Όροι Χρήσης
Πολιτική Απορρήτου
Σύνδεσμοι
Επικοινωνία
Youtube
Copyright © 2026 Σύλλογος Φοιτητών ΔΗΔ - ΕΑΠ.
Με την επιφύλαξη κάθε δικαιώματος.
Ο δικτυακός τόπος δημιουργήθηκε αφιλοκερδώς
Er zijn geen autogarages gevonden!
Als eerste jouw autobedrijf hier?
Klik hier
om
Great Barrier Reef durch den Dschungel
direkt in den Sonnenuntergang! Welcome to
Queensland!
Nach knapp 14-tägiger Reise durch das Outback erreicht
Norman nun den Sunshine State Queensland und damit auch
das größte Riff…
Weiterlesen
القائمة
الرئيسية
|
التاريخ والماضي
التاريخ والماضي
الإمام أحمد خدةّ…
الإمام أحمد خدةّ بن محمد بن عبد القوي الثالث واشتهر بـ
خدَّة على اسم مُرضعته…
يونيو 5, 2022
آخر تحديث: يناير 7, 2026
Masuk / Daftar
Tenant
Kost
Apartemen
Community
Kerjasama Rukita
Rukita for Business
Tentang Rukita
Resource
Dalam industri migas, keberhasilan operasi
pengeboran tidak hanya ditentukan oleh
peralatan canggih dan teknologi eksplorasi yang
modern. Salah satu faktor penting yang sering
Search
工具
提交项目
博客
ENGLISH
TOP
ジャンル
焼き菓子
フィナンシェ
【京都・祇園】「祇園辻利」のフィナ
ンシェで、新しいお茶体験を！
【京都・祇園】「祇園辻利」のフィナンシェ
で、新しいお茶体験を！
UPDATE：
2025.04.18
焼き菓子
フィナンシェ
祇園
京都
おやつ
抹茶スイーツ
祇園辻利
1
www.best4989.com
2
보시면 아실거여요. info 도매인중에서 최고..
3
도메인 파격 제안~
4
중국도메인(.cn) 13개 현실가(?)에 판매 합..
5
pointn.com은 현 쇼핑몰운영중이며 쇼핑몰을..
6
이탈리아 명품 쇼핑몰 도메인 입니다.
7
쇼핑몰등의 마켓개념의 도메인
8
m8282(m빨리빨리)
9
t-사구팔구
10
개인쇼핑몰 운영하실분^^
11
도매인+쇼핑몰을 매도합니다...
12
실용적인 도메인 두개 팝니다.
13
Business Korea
***
Problem description: What is needed is a copy of every line above in which "hier" appears.

The completed task:
Als eerste jouw autobedrijf hier?
Klik hier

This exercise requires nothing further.